The interim government recently imposed value-added tax (VAT) and supplementary duties on over 100 products and services, including hotels, restaurants, telecommunications, internet, and soft drinks.
Ordinances regarding it were signed by President Mohammed Sahabuddin and issued on Thursday (9 January).
On Thursday night, two ordinances were promulgated: the Value Added Tax and Supplementary Duty (Amendment) Ordinance 2025 and the Excise and Salt (Amendment) Ordinance 2025.
Following the issuance of these ordinances, the VAT department of the National Board of Revenue (NBR) released the relevant directives, making these changes effective immediately.
To meet the conditions set by the International Monetary Fund (IMF), the NBR has planned to increase and rationalise VAT on certain goods and services.
What would once be a straightforward outing with friends or family, an indulgence of Tk1,000 at a restaurant, would levy a VAT so inflated that even a modest meal of Tk330 have a VAT charge of Tk50, catapulting the total to Tk380.
VAT has tripled, and the once-simple pleasures now demand deeper pockets.
This burgeoning burden extends beyond the dining table.
Mobile phone users now encounter a 3% VAT, drastically reducing the real value of their recharges.

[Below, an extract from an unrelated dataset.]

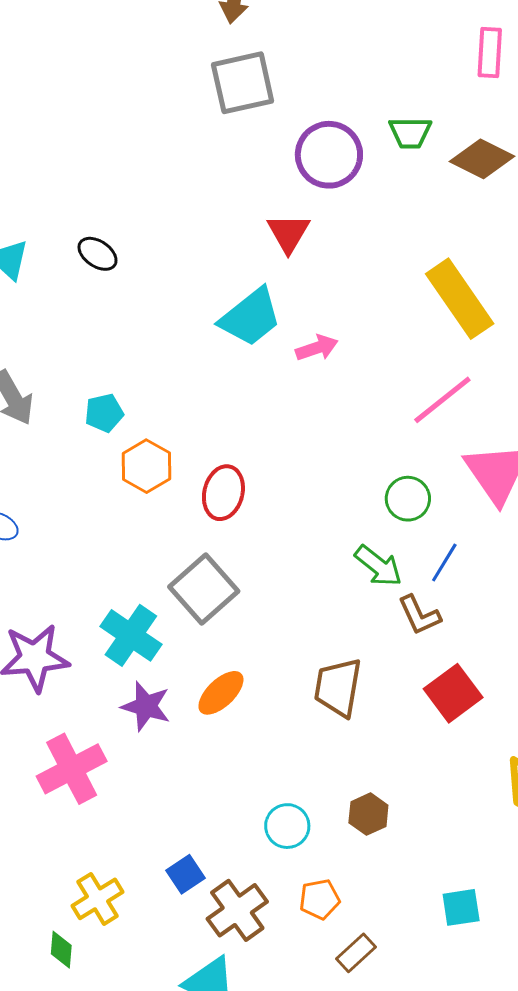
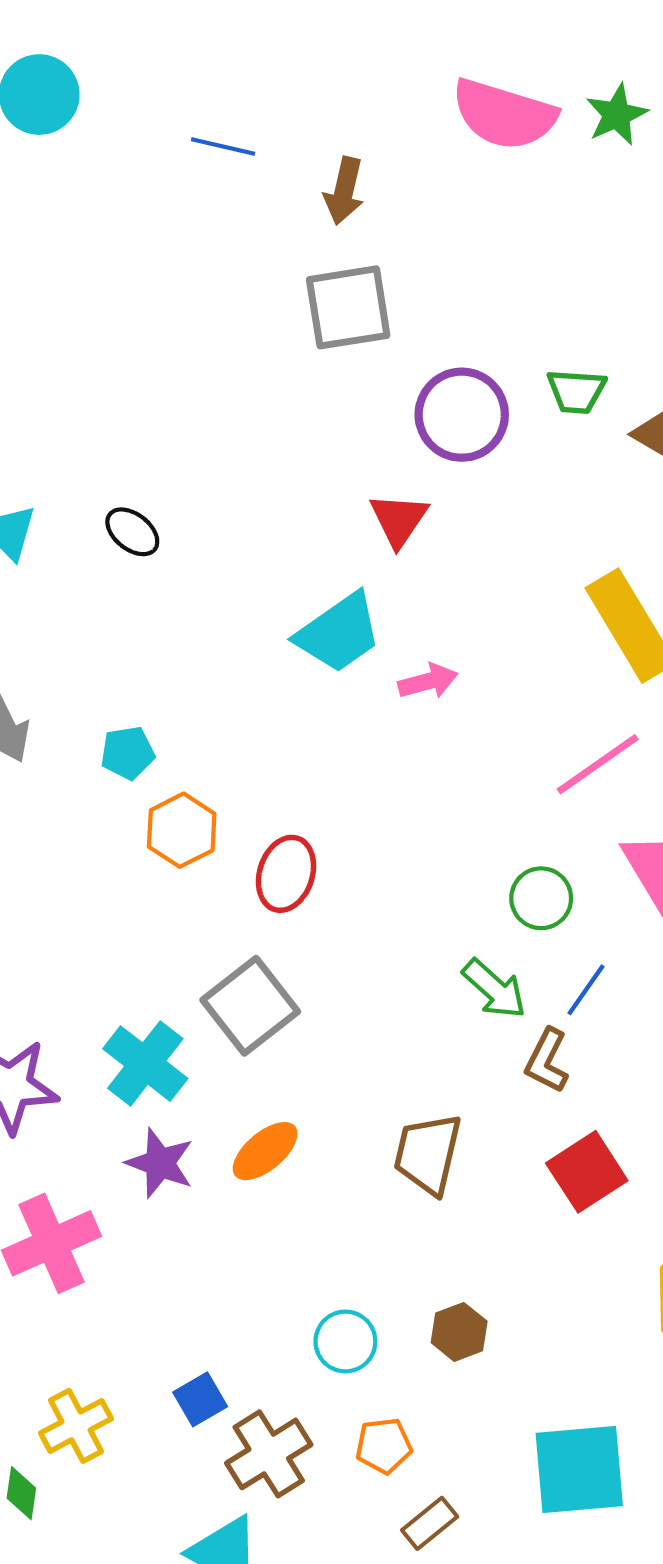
brown L-shape: (419, 615) -> (547, 1061), turned 48
cyan square: (461, 907) -> (579, 1469), size x1.8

A 100 Taka recharge would barely leave Tk43.70 for usage, starkly highlighting the extent of the fiscal clampdown.
Similarly, the internet, a bastion of modern necessity, now suffers a 10% tax hike, void of previous surcharges, making connectivity an even pricier commodity.
The cost of health, represented by the humble fruits and juices prescribed as dietary essentials, witnesses a severe hike with surcharges on their prices rising from 20% to 30%, and an astonishing leap in taxes on nuts from 15% to 45%.
Eyewear, cigarettes, paints, potato flakes, and other essentials have not escaped this fiscal escalation, reflecting a troubling trend in the taxation policies aimed at the very essentials of daily life.
Fashion, a vital part of cultural expression during festivities, bears the brunt as well.
The VAT on clothing has doubled, transforming a Tk3,000 purchase into a Tk3,450 expense, eroding the purchasing power of the average citizen, especially during Eid.
Sweets, an integral part of celebrations, follow suit, with VAT increasing from 7.5% to 15%, further squeezing the joy out of communal festivities.
Staples like biscuits, juices, drinks, cakes, and sauces now carry supplementary duties ranging from 15% to 30%, compounded by a 15% VAT.
The ubiquitous tissue, essential for hygiene, sees its VAT double from 7.5% to 15%, burdening everyday costs.
Even the local pharmaceutical sector has not been spared, with VAT increasing from 2.4% to 3%, a slight nudge yet a clear message of disregard for public necessity.
The sting is most acutely felt with the surcharges on imported soap climbing to 60%, and detergent taxes rising by 10%.
These are not mere numbers but grim markers of how the day-to-day life of the common citizen is being financially suffocated.
Ramadan, a month of spiritual and physical rejuvenation, now imposes additional financial penance on the faithful, with a 10% hike in fruit prices, making it harder to maintain the traditional Iftar.
Eid, a festival of joy and renewal, might become a time of economic hardship as new clothes, a symbolic gesture of renewal, are soon to be priced out of reach for many.
This tsunami of taxes under the interim government dulls the dream of hope.